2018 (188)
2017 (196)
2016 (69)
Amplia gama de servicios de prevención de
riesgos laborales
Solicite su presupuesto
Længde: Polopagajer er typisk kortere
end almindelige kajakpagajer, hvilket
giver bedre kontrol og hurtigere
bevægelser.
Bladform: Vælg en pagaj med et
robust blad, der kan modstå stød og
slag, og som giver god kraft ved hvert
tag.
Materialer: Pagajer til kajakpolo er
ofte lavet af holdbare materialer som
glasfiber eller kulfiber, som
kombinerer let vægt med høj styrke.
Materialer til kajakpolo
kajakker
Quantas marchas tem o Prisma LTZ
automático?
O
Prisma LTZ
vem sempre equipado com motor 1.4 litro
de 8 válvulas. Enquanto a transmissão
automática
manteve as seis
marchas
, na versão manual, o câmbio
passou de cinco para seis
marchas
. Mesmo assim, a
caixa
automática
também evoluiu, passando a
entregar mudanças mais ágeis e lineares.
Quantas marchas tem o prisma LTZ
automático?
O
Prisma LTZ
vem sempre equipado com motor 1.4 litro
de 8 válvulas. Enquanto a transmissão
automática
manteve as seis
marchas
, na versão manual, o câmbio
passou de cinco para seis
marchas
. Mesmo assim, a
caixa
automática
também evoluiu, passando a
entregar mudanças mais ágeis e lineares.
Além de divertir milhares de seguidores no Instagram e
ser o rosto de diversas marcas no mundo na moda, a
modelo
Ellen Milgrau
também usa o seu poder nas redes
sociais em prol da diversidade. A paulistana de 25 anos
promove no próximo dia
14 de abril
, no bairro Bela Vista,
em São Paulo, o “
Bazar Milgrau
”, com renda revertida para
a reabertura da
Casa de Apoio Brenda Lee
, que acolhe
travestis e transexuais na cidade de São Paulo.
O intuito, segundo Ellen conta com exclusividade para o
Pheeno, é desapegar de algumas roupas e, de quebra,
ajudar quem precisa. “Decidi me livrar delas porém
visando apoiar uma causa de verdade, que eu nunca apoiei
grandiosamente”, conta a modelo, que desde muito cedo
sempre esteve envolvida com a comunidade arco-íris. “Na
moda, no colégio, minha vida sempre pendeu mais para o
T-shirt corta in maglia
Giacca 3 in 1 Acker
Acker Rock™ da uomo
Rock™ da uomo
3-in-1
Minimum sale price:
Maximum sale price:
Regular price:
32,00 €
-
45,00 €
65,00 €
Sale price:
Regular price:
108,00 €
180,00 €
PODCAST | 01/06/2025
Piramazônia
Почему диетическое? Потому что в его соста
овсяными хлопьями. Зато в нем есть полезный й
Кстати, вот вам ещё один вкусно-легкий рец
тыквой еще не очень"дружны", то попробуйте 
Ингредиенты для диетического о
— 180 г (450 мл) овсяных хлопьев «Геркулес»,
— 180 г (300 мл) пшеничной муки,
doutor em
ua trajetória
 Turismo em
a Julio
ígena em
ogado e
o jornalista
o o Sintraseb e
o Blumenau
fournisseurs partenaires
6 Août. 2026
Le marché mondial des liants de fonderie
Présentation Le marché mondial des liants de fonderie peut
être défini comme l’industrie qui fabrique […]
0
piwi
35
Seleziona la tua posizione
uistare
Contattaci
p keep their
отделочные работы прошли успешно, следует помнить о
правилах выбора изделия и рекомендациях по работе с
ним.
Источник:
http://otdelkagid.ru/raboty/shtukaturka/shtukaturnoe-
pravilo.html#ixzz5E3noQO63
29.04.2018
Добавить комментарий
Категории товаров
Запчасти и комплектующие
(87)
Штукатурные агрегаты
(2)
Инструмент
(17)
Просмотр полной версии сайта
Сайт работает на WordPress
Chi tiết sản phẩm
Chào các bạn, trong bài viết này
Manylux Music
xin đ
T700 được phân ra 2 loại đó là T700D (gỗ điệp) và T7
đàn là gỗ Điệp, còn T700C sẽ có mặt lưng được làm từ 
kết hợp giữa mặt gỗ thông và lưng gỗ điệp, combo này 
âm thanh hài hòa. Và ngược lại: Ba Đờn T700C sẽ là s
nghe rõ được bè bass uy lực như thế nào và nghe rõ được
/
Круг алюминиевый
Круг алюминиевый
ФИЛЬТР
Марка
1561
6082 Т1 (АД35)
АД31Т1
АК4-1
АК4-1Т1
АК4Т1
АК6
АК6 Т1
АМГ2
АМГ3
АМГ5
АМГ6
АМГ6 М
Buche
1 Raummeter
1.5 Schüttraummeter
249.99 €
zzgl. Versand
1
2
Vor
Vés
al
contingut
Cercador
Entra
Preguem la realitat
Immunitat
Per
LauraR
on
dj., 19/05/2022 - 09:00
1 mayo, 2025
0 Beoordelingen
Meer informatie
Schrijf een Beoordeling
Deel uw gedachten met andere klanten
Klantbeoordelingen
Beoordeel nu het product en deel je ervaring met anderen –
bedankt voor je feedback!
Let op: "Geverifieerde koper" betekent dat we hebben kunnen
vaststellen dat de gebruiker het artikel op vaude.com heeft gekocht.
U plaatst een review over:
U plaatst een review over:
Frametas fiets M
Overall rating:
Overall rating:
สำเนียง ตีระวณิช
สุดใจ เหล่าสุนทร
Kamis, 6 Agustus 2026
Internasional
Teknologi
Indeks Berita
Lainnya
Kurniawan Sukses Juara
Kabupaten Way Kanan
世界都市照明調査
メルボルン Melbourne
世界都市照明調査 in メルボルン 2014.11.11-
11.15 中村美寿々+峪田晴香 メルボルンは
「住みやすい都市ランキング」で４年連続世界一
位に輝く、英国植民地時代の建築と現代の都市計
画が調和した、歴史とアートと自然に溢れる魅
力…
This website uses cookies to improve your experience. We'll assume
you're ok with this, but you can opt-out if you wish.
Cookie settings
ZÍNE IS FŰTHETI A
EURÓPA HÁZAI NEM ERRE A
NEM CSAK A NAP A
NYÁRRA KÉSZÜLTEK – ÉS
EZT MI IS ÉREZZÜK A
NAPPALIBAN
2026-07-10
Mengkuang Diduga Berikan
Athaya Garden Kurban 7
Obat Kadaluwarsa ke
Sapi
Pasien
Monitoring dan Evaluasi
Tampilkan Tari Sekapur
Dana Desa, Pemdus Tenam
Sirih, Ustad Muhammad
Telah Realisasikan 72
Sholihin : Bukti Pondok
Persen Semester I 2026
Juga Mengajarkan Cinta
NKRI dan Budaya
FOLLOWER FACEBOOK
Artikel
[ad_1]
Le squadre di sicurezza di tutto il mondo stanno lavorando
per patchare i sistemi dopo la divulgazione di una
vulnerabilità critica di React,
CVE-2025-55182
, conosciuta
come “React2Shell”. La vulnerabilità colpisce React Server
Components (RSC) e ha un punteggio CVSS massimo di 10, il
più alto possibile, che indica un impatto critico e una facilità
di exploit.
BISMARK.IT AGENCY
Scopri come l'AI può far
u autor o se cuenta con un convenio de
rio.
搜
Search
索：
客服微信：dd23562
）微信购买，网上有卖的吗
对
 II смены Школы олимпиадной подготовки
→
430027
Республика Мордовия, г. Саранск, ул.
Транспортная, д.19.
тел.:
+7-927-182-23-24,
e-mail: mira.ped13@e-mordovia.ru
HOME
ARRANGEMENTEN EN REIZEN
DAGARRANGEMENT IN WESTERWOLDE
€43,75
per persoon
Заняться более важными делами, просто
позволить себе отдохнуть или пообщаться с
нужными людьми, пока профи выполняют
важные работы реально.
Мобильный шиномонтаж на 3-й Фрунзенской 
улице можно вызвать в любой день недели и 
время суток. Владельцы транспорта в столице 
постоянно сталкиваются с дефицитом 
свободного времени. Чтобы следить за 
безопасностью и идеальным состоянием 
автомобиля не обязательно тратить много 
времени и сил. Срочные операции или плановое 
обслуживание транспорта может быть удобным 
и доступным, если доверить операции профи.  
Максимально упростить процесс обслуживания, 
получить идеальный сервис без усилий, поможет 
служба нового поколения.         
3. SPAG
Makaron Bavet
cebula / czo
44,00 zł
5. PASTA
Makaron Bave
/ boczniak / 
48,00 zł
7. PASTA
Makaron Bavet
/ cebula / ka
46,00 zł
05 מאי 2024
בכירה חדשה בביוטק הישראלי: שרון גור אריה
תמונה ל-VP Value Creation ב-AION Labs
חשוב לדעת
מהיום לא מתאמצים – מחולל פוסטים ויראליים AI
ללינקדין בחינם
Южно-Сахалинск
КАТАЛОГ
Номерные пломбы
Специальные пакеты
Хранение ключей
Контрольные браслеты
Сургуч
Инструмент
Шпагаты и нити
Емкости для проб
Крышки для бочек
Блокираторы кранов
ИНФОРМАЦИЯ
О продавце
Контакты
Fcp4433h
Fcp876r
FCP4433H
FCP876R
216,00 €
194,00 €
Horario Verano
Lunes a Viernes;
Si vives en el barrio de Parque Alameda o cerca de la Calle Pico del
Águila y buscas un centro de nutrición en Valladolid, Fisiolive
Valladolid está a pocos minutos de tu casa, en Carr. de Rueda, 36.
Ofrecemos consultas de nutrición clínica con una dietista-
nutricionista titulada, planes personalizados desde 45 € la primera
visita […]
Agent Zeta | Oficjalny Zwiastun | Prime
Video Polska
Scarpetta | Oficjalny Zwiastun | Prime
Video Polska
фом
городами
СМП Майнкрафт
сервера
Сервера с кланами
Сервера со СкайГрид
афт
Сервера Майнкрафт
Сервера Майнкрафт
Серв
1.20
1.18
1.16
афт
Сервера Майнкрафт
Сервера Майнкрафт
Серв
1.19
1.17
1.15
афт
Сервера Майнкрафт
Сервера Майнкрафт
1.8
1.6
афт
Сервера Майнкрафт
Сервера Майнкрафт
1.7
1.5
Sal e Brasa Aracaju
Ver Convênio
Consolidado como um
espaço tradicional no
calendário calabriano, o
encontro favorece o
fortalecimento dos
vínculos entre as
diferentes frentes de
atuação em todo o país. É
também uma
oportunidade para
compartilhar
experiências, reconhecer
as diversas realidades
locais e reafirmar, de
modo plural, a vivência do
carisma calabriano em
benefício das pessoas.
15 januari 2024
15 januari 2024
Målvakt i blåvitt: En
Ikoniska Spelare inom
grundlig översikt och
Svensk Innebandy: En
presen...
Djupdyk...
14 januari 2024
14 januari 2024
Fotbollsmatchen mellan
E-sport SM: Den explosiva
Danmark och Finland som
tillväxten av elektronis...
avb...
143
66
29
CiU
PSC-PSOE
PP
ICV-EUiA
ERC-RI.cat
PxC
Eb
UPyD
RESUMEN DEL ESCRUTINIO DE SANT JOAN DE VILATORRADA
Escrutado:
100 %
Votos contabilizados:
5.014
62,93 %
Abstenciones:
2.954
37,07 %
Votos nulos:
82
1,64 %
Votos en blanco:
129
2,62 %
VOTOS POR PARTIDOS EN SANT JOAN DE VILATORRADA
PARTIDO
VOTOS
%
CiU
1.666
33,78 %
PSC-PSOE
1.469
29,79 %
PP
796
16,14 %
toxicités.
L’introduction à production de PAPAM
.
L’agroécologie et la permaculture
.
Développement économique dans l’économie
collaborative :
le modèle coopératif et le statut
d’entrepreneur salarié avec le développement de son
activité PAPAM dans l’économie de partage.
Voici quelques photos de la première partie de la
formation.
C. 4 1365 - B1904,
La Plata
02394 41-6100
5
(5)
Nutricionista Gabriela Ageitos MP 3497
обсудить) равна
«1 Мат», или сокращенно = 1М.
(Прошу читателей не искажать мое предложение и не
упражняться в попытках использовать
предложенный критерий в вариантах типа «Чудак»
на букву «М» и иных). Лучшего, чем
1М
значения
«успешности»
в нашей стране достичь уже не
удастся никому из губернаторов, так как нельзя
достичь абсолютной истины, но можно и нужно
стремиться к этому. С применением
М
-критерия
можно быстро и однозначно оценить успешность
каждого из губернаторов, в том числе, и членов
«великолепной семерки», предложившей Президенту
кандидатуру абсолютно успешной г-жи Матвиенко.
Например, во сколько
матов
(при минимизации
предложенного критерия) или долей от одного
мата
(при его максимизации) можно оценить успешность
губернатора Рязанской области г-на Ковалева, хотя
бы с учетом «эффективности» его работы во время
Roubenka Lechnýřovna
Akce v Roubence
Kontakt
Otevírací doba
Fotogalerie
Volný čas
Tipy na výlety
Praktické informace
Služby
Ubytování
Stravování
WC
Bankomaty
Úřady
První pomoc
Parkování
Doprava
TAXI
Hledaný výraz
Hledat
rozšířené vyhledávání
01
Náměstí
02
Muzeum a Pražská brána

......

:: Exercise objective ::
Reply with the number of lines above in which the word "économie" appears, and with nothing else.

:: Worked solution ::
2